Memorandum of Conversation, by the Acting Secretary of State

At the end of Mr. Makins’99 call upon me, the principal subjects of which have been described in other memoranda, he told me that he was reading with very great interest the report of the Consultants on the international control of atomic energy which was released last night. While he had not finished it he was finding it a most thoughtful paper. He believed that it was not very far from ideas which were developing in London. He mentioned specifically that part of the report which dealt with the control of raw materials. He did not express himself on the international control of primary producing plants or of the production of explosives. I stressed to Mr.
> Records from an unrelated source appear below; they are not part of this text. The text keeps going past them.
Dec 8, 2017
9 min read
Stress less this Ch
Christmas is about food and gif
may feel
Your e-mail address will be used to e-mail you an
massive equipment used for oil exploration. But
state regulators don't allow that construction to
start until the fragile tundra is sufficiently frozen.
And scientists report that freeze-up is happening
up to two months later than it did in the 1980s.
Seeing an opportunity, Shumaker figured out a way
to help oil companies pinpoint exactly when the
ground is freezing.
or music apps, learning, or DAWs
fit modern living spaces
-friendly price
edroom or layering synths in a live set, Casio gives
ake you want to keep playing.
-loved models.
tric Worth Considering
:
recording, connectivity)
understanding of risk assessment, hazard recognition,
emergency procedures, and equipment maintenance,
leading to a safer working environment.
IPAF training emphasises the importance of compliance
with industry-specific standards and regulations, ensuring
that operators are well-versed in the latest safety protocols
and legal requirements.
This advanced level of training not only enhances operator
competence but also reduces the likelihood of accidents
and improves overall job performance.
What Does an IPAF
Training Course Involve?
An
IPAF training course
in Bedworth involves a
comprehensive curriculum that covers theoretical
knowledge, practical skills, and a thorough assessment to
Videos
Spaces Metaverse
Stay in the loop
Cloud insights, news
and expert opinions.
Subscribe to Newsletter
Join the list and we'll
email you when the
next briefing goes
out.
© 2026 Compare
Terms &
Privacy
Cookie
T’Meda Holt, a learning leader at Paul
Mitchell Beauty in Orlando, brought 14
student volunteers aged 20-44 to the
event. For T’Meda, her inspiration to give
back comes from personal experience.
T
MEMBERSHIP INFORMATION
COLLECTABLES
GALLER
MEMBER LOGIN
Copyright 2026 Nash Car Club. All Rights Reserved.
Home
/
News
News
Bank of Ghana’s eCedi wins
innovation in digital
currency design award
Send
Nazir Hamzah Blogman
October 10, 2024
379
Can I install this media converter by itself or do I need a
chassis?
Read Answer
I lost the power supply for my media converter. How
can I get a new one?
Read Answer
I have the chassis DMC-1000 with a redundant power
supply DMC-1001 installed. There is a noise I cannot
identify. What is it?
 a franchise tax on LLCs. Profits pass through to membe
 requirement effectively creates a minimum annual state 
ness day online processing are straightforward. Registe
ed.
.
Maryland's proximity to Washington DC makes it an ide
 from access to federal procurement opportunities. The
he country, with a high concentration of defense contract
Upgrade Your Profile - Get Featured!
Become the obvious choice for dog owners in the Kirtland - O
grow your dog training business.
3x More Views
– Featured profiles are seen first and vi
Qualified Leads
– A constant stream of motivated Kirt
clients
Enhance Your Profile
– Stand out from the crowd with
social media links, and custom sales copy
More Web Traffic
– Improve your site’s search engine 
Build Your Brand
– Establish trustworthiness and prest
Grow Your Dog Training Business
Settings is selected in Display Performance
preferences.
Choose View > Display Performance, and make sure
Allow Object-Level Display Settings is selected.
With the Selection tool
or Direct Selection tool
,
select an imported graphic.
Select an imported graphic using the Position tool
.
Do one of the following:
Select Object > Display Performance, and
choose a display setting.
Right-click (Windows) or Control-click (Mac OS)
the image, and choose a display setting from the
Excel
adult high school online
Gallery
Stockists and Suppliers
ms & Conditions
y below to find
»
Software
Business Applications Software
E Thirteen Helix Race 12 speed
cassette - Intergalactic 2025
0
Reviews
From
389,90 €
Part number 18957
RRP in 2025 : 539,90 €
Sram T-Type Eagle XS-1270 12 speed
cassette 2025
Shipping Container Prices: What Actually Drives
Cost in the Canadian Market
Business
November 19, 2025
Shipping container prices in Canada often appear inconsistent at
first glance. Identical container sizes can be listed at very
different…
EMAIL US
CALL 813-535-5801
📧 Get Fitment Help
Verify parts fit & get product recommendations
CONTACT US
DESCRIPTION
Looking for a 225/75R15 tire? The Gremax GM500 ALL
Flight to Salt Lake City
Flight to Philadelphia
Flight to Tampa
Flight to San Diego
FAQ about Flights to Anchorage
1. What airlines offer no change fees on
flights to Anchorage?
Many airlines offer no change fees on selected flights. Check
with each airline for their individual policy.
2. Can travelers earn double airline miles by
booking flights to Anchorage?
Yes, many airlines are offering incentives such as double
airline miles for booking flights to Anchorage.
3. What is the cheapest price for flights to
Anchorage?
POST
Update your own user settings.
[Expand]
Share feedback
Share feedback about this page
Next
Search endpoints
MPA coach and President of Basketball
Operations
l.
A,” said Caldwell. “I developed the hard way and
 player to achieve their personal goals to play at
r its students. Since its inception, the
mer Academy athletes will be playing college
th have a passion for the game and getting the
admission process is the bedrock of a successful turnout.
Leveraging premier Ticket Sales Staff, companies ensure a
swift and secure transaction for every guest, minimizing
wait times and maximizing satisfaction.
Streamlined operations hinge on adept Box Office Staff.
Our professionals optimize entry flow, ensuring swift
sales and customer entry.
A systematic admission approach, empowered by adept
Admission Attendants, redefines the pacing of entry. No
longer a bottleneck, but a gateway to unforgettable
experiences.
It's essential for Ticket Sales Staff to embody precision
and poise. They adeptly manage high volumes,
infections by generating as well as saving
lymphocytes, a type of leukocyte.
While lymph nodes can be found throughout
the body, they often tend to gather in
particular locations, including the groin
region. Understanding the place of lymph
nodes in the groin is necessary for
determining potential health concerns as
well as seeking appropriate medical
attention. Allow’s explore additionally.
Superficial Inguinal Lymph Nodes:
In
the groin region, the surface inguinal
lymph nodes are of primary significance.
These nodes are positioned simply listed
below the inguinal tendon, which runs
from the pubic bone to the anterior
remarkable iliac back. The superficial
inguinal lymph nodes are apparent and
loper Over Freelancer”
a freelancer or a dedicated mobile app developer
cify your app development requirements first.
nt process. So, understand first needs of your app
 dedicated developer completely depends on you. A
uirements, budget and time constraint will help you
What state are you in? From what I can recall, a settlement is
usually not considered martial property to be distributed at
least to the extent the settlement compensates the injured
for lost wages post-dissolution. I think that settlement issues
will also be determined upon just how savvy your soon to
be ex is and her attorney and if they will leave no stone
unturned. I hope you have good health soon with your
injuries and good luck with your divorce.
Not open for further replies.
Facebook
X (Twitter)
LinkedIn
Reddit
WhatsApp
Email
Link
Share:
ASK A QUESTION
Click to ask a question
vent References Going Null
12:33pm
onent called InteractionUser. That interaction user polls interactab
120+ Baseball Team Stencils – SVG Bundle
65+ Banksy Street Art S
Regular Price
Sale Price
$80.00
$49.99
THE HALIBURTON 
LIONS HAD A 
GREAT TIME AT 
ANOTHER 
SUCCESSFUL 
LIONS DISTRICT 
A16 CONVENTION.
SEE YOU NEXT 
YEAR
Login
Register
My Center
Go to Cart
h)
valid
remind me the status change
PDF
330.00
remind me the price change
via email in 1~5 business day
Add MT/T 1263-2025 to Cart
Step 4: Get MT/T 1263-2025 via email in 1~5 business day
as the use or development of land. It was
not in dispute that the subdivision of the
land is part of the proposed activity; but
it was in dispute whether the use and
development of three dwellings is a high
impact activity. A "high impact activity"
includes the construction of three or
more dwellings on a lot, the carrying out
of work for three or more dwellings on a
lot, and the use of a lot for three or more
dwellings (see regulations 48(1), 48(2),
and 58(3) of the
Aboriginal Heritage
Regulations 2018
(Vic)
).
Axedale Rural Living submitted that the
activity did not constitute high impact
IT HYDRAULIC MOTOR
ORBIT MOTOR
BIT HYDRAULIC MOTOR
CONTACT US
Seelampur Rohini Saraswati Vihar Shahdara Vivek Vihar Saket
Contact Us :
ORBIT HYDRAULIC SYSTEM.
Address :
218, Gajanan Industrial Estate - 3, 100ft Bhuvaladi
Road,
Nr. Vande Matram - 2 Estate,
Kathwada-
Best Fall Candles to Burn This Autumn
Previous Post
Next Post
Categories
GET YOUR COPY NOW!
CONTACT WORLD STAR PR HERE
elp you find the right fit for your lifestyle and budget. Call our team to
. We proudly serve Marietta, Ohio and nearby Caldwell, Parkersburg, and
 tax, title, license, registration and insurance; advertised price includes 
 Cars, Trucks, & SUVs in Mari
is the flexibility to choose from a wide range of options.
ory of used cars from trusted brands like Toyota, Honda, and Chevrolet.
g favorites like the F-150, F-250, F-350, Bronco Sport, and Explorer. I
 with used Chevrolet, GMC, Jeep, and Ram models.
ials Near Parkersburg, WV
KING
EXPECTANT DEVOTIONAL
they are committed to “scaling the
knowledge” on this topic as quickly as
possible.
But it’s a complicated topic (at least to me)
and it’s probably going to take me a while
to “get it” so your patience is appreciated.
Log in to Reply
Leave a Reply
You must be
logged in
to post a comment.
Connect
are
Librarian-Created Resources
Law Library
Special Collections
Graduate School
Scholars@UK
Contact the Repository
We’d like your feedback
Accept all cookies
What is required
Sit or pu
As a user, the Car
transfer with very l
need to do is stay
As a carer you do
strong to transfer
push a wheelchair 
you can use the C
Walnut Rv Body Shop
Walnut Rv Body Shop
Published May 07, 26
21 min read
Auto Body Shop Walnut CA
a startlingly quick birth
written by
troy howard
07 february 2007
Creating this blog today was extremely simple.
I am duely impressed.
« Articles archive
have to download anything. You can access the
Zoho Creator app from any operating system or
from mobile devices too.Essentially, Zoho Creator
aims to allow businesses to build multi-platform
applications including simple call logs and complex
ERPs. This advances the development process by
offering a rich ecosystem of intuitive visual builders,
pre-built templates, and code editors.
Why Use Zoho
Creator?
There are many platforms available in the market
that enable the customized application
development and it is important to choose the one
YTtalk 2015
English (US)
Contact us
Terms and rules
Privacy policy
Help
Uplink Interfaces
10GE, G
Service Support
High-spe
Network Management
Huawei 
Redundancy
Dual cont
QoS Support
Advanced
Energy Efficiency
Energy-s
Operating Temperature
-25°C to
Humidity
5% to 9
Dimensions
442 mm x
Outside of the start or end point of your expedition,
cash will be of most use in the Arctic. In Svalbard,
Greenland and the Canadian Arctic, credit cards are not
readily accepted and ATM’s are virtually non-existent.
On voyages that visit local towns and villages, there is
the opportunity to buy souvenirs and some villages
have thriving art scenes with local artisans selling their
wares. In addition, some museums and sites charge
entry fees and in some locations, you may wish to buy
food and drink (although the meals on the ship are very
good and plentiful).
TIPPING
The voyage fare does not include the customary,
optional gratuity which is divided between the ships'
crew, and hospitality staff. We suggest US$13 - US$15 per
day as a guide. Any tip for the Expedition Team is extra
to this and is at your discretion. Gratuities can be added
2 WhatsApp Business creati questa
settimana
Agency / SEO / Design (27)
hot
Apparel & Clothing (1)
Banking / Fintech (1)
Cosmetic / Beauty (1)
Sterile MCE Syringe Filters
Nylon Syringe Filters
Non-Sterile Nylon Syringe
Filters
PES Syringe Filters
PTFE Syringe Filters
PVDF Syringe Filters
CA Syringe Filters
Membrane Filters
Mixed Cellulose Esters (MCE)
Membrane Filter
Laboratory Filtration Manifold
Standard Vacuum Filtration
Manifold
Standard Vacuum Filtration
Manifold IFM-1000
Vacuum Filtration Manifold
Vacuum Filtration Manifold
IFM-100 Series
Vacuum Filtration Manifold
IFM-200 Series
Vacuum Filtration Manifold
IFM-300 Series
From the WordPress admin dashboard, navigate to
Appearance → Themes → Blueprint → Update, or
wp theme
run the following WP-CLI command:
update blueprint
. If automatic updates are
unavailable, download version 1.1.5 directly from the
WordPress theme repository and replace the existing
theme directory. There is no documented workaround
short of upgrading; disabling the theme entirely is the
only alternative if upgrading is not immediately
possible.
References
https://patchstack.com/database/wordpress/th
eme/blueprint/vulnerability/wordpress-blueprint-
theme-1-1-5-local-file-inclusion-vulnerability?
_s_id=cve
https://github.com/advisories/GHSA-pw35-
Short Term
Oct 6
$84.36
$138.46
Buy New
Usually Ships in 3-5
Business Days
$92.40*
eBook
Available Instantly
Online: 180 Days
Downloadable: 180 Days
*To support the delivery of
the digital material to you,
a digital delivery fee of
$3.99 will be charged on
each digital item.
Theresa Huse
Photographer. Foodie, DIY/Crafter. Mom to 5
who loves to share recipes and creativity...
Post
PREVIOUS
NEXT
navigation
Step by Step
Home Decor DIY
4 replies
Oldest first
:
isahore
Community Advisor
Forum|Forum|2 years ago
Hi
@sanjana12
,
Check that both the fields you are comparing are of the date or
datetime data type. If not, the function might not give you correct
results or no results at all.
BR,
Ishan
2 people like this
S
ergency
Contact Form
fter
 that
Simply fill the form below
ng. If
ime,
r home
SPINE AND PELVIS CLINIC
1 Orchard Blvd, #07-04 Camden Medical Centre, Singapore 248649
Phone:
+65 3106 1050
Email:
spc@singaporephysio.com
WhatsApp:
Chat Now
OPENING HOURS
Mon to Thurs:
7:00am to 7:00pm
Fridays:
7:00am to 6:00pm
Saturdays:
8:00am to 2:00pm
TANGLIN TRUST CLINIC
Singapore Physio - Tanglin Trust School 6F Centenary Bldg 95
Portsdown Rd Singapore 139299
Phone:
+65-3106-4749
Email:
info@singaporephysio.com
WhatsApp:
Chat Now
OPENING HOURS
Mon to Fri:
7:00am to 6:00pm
Makins that the report was, of course, only a working paper and did not reflect established Government policy. He said that he understood this. He asked when I expected the United Nations Atomic Energy Commission to meet and when I thought the United States Government policy would be crystallized. I told him that I could not offer an opinion on these subjects beyond saying that a great deal of work remained to be done. He said that Sir Alexander Cadogan1 had expressed a desire to come to Washington to discuss these matters with me. I replied that I should be delighted to see Cadogan and would be most happy to discuss with him the ideas expressed in the report. I could not, however, as of the present time be very helpful to him on the other matters he mentioned.

Dean Acheson
  1. Roger Makins, British Minister in the United States.
  2. British Representative on the Security Council and Atomic Energy Commission.